### SOURCE DATA
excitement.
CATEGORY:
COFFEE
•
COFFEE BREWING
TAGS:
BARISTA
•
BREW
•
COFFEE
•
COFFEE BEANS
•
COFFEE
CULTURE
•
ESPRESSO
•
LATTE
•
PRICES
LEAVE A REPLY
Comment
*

==

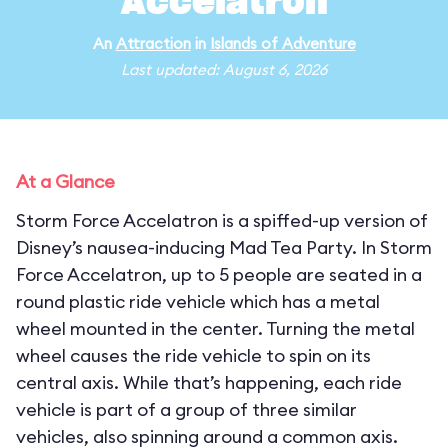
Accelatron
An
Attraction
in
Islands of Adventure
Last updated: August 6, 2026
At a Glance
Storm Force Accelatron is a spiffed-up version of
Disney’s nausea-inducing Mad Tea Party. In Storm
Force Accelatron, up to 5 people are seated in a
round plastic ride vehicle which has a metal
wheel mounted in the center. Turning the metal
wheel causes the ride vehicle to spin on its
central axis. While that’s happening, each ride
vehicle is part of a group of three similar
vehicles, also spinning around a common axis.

### WHAT IS NEEDED
Across all the entries above, how many lines hold the word "metal"? Answer with the number only.

### SOLUTION TO THE EXERCISE
2